Pauline Rovkah, head of the piano program at Chatham University, said Chopin's music possesses a seductive quality. "It's magical, irresistible -- it can transport listeners to another world."
"There is no doubt Chopin is more popular than ever," says Ian Hobson, who will give an all-Chopin recital this weekend presented by the Steinway Society of Western Pennsylvania.
Society board president Michael Cerveris went even further. "I doubt that any composer other than Chopin would likely carry an entire program, even if it weren't a celebratory year," he says. "Artists know that programming at least one Chopin work will please just about everyone in the house."
(Excerpt) Read more at post-gazette.com ...
Classical Music Ping
I have a Bachelors in Musical Studies and have studied the composers. Chopin was always my favorite, especially his Preludes.
MY students LOVE Chopin, but his music is very difficult to read.
So they ask ME to rearrange and simplify it for them. LOL.
Yeah, RIGHT.
Rearrange Chopin.
Right after I Rewrite the US Constitution! LOL
No bigger piece of BS has ever been written. Yes...Beethoven's first symphony is clearly Mozartian (and, IMO, better than anything Wolfie ever did), and several other of his early works. But to position Chopin as more innovative than The Big Bee is ridiculous. And, for the record, I love Chopin's ballades BIG time (and, to a lesser extent, his nocturnes, etudes, scherzos, etc.).
What a tragedy it was that he only lived to 39.
“What a tragedy it was that he only lived to 39.”
Chopin’s early works are his best (my favorite is the Nocturne opus 9 number 2), so it was much less of a tragedy than Mozart, whose late works were his best, dying at 35.
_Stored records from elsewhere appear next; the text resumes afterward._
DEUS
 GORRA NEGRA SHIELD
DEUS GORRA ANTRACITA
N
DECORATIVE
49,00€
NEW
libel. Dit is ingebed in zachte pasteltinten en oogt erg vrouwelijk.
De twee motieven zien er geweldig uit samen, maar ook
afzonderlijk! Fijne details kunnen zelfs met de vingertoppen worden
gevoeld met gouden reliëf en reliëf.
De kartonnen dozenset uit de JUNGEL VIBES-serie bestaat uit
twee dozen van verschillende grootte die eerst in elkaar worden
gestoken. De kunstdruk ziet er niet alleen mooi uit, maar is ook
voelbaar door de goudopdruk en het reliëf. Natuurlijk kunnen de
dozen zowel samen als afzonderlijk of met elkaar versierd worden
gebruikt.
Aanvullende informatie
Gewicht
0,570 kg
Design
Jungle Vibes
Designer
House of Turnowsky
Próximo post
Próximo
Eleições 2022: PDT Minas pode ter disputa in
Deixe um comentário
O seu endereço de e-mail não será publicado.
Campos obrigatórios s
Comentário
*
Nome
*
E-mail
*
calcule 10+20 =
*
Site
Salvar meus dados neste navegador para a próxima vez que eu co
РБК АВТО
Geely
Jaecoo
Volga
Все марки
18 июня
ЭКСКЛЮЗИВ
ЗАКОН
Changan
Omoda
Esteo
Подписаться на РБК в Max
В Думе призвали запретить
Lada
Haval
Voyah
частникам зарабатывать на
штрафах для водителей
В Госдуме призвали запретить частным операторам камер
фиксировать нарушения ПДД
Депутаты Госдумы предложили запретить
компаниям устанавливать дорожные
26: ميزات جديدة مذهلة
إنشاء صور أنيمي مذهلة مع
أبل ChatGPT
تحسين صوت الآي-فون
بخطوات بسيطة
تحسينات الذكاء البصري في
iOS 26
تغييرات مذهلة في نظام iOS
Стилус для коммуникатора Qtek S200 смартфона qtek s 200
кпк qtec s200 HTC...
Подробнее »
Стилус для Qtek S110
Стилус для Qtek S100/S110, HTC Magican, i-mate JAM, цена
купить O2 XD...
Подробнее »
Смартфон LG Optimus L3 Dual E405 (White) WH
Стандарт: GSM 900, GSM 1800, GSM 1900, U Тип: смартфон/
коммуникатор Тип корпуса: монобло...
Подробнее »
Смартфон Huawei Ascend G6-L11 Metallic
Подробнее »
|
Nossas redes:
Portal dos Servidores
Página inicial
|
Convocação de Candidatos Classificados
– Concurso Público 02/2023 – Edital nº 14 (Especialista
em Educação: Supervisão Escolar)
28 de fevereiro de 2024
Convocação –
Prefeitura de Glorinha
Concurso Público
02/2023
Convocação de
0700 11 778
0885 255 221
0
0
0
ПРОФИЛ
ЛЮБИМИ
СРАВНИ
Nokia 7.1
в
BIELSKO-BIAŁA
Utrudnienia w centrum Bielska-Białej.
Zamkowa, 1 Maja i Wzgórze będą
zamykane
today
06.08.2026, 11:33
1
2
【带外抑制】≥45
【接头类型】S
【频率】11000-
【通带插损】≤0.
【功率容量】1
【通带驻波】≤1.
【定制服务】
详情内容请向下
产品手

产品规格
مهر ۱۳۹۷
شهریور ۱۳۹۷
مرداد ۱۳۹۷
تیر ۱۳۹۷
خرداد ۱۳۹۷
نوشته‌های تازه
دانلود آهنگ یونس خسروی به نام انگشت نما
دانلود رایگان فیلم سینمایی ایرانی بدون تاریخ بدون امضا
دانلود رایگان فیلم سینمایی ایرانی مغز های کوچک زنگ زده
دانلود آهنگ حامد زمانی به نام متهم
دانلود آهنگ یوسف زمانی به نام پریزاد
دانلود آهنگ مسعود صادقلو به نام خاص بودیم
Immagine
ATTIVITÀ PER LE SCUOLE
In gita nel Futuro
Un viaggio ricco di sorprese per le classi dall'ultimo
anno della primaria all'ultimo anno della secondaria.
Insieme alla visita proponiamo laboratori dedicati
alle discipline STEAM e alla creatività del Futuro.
How do you figure? His nocturnes got much more advanced than the famous early one you mentioned. The high points of hic music were late works like the Barcarolle, the Polonaise Fantasie, the third piano sonata, the fourth ballade and the last three nocturnes.
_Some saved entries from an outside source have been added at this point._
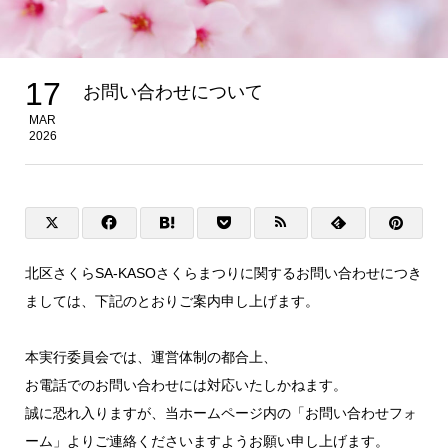
17
お問い合わせについて
MAR
2026
北区さくらSA-KASOさくらまつりに関するお問い合わせにつき
ましては、下記のとおりご案内申し上げます。
本実行委員会では、運営体制の都合上、
お電話でのお問い合わせには対応いたしかねます。
誠に恐れ入りますが、当ホームページ内の「お問い合わせフォ
ーム」よりご連絡くださいますようお願い申し上げます。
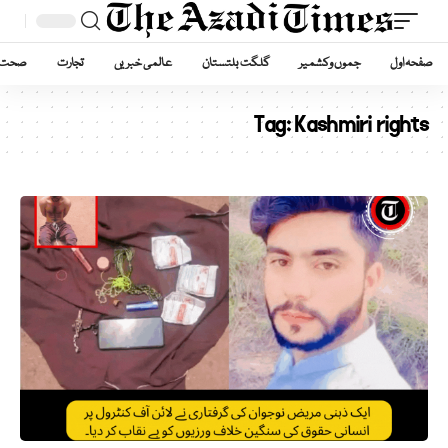
صفحہ اول
جموں وکشمیر
گلگت بلتستان
عالمی خبریں
تجارت
صحت
Tag:
Kashmiri rights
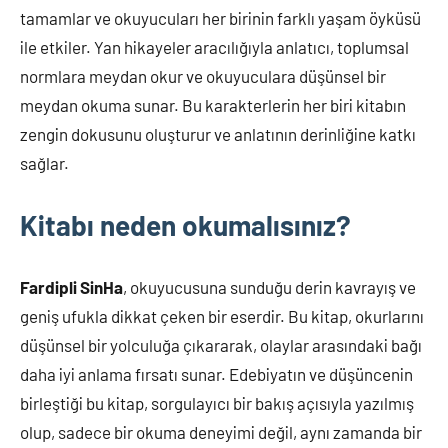
tamamlar ve okuyucuları her birinin farklı yaşam öyküsü
ile etkiler. Yan hikayeler aracılığıyla anlatıcı, toplumsal
normlara meydan okur ve okuyuculara düşünsel bir
meydan okuma sunar. Bu karakterlerin her biri kitabın
zengin dokusunu oluşturur ve anlatının derinliğine katkı
sağlar.
Kitabı neden okumalısınız?
Fardipli SinHa
, okuyucusuna sunduğu derin kavrayış ve
geniş ufukla dikkat çeken bir eserdir. Bu kitap, okurlarını
düşünsel bir yolculuğa çıkararak, olaylar arasındaki bağı
daha iyi anlama fırsatı sunar. Edebiyatın ve düşüncenin
birleştiği bu kitap, sorgulayıcı bir bakış açısıyla yazılmış
olup, sadece bir okuma deneyimi değil, aynı zamanda bir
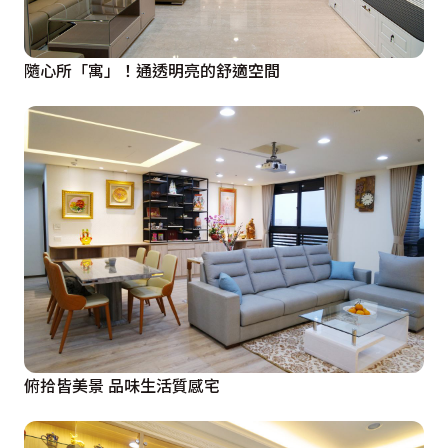
隨心所「寓」！通透明亮的舒適空間
俯拾皆美景 品味生活質感宅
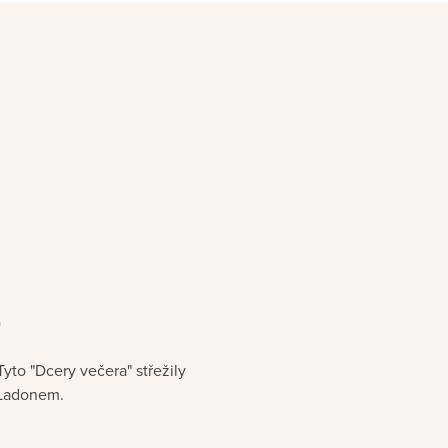
)
to "Dcery večera" střežily
 Ladonem.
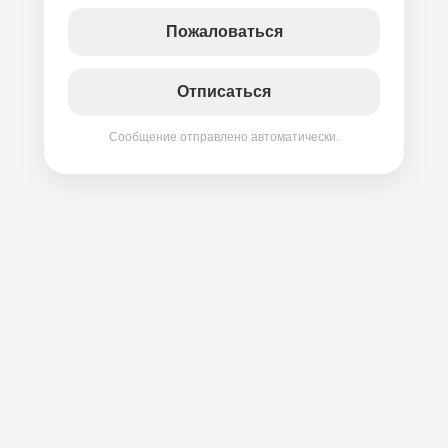
Пожаловаться
Отписаться
Сообщение отправлено автоматически.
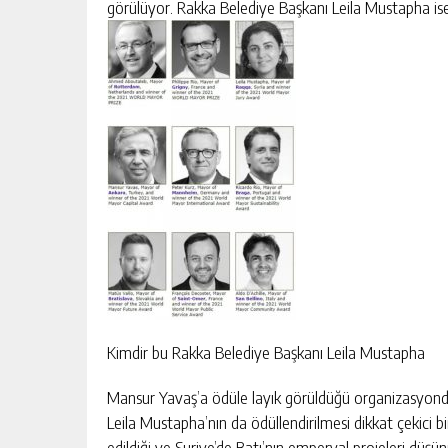
görülüyor. Rakka Belediye Başkanı Leila Mustapha ise
Kimdir bu Rakka Belediye Başkanı Leila Mustapha
Mansur Yavaş’a ödüle layık görüldüğü organizasyonda
Leila Mustapha’nın da ödüllendirilmesi dikkat çekici bi
edildiği ve Suriye’de Batı’nın emperyal projeleri düşü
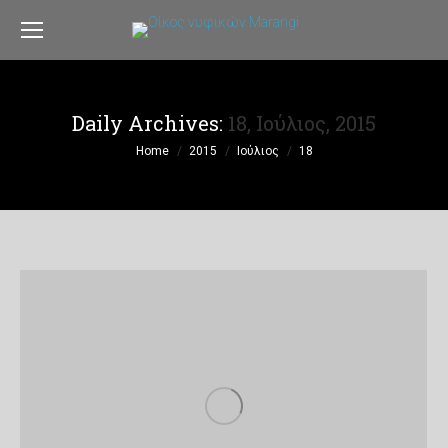
Daily Archives:
18, Ιούλιος, 2015
You are here:
Home
2015
Ιούλιος
18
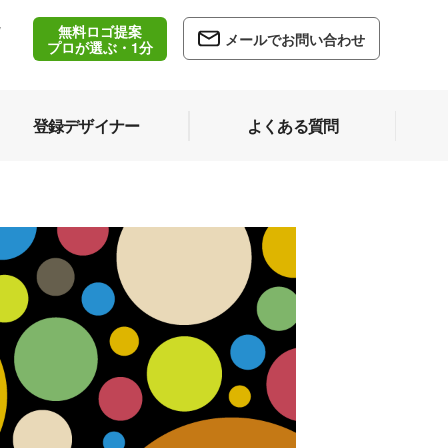
無料ロゴ提案
/
メールでお問い合わせ
5
プロが選ぶ・1分
登録デザイナー
よくある質問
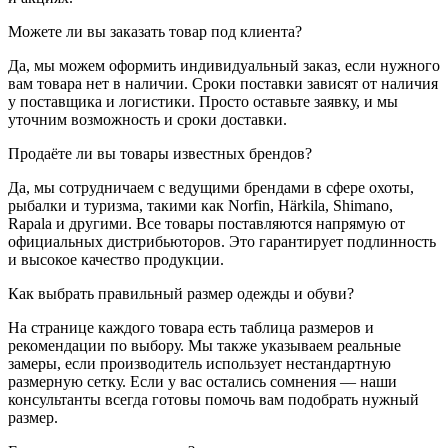
Можете ли вы заказать товар под клиента?
Да, мы можем оформить индивидуальный заказ, если нужного
вам товара нет в наличии. Сроки поставки зависят от наличия
у поставщика и логистики. Просто оставьте заявку, и мы
уточним возможность и сроки доставки.
Продаёте ли вы товары известных брендов?
Да, мы сотрудничаем с ведущими брендами в сфере охоты,
рыбалки и туризма, такими как Norfin, Härkila, Shimano,
Rapala и другими. Все товары поставляются напрямую от
официальных дистрибьюторов. Это гарантирует подлинность
и высокое качество продукции.
Как выбрать правильный размер одежды и обуви?
На странице каждого товара есть таблица размеров и
рекомендации по выбору. Мы также указываем реальные
замеры, если производитель использует нестандартную
размерную сетку. Если у вас остались сомнения — наши
консультанты всегда готовы помочь вам подобрать нужный
размер.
But seriously, Mozart was fluff compared to Luigi...Amadeus used "too many notes..." HAHA! Bach and Beethoven ALWAYS had just the right amount...
Well, we agree: Ballade # 4 is BEYOND brilliant...
Bach and Mozart were the twin high points of Western Music. Beethoven wrote his share of bad music and a lot of his great music has blemishes and he couldn’t write for the voice very well. Do you think Haydn is fluff as well? If so then you just dislike that period (High Classical 1750-1800).
Yes I saw that too but B & M shared some cadences.
Chopin was truly unique but then so was Tchaikovsky.
I always tell people that there are only two types of music: good music and bad music, and I be the arbiter!
And then there’s rap......puke!
Chopin E Minor piano concerto — my favorite.
And piano layout derived from C.M. Von Weber, Hummel and John Field.
Well I’ll be!! not one decomposing joke.
The Opus 61 is a tough piece fo quantify. It feels like Liszt on the fingers, and it occupies a sonic world different from most of Chopin.
Technically, it's not that tough. The biggest challenge is holding the piece together because it is so episodic. When the opening A-flat theme returns at the end, you want the audience to say, "Oh, I know that theme!" But it's difficult.
I found the toughest part to be the B Major section in the middle where Chopin gets your fingers crossed up and tangled together, and it's difficult to articulate a clean musical line.
He was never easy to play.
Where is this picture taken? Just curious.